I would like to prove that $\sup (A\cdot B)=\sup A \cdot \sup B$, where $A,B$ are sets of positive real numbers. I've already proved $\sup (A+B)=\sup A +\sup B$ and $\sup (c\cdot A)=c\cdot \sup A$$(c\gt 0)$ easily without any problems. However, I'm stuck in the multiplication $A\cdot B$ case.
I need help.
Thanks a lot
Answer to original question:
If $A=\{-1,+1\}$, and $B=\{-2,1\}$, then $\sup A = 1$, $\sup B = 1$, but $\sup A \cdot B = 2$.
Answer to updated question:
If $A,B \subset [0,\infty)$, then if $a \in A, b \in B$, we have $ab \leq \sup A \sup B$, hence $\sup A \cdot B \leq \sup A \sup B$.

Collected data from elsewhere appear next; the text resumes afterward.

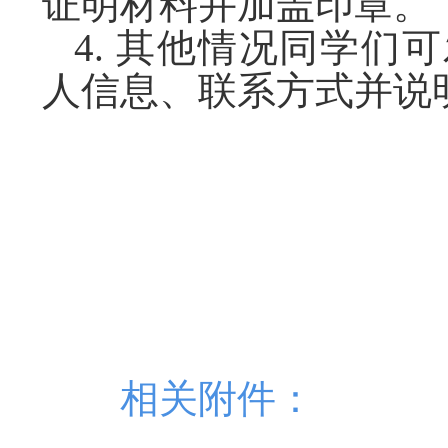
证明材料并加盖印章。
4.
其他情况
同学们可发送
人信息、联系方式并说明
相关附件：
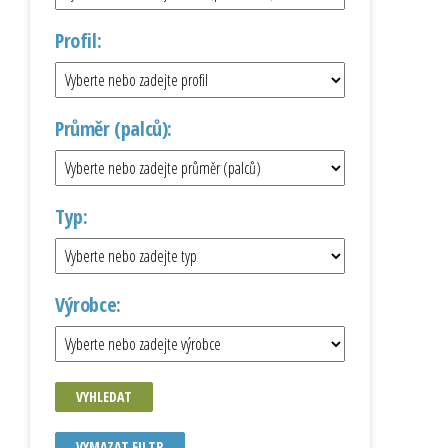
Profil:
Průměr (palců):
Typ:
Výrobce:
VYHLEDAT
VYMAZAT FILTR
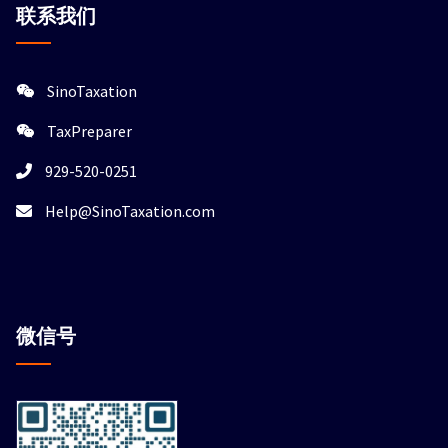
联系我们
SinoTaxation
TaxPreparer
929-520-0251
Help@SinoTaxation.com
微信
号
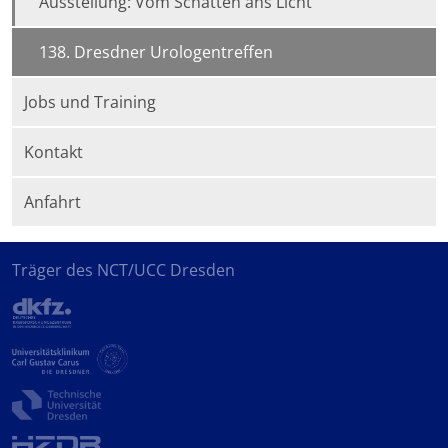
Ausstellung: Vom Schatten ans Licht
138. Dresdner Urologentreffen
Jobs und Training
Kontakt
Anfahrt
Träger des NCT/UCC Dresden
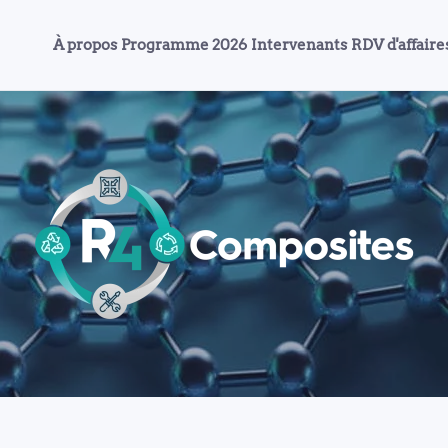
À propos
Programme 2026
Intervenants
RDV d'affaire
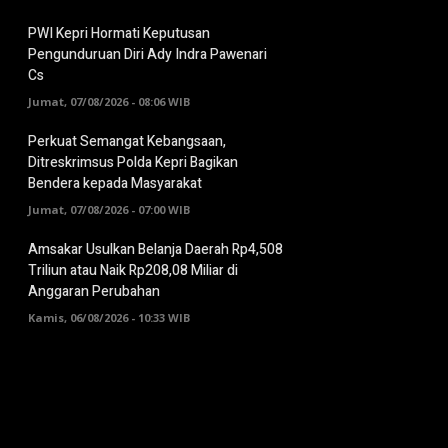
PWI Kepri Hormati Keputusan
Pengunduruan Diri Ady Indra Pawenari
Cs
Jumat, 07/08/2026 - 08:06 WIB
Perkuat Semangat Kebangsaan,
Ditreskrimsus Polda Kepri Bagikan
Bendera kepada Masyarakat
Jumat, 07/08/2026 - 07:00 WIB
Amsakar Usulkan Belanja Daerah Rp4,508
Triliun atau Naik Rp208,08 Miliar di
Anggaran Perubahan
Kamis, 06/08/2026 - 10:33 WIB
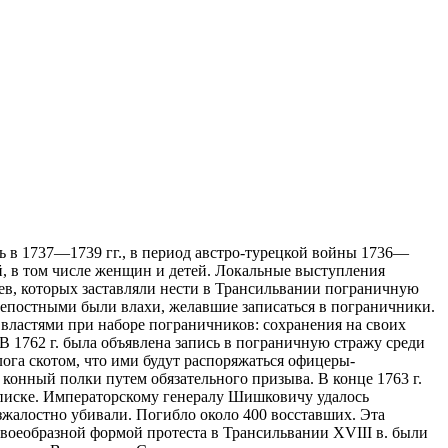
ь в 1737—1739 гг., в период австро-турецкой войны 1736—
й, в том числе женщин и детей. Локальные выступления
ев, которых заставляли нести в Трансильвании пограничную
крепостными были влахи, желавшие записаться в пограничники.
 властями при наборе пограничников: сохранения на своих
В 1762 г. была объявлена запись в пограничную стражу среди
лога скотом, что ими будут распоряжаться офицеры-
 конный полки путем обязательного призыва. В конце 1763 г.
аписке. Императорскому генералу Шишковичу удалось
езжалостно убивали. Погибло около 400 восставших. Эта
 Своеобразной формой протеста в Трансильвании XVIII в. были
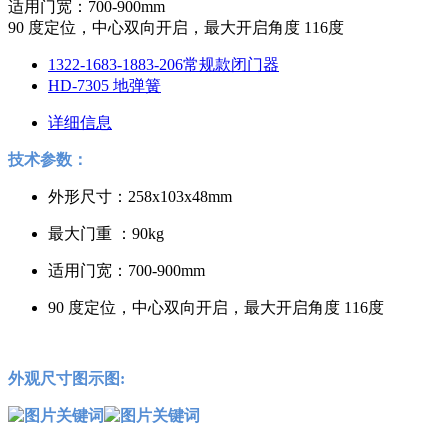
适用门宽：700-900mm
90 度定位，中心双向开启，最大开启角度 116度
1322-1683-1883-206常规款闭门器
HD-7305 地弹簧
详细信息
技术参数：
外形尺寸：258x103x48mm
最大门重 ：90kg
适用门宽：700-900mm
90 度定位，中心双向开启，最大开启角度 116度
外观尺寸图示图:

Furthermore, since $\sup A \cdot B = \sup_{a \in A} \sup_{b \in B} ab$, we have $a b \leq \sup A \cdot B $ for all $a \in A, b \in B$. Since $a,b \geq 0$, we have $a \sup B \leq \sup A \cdot B$, and hence $\sup A \sup B \leq \sup A \cdot B$.
Hence they are equal.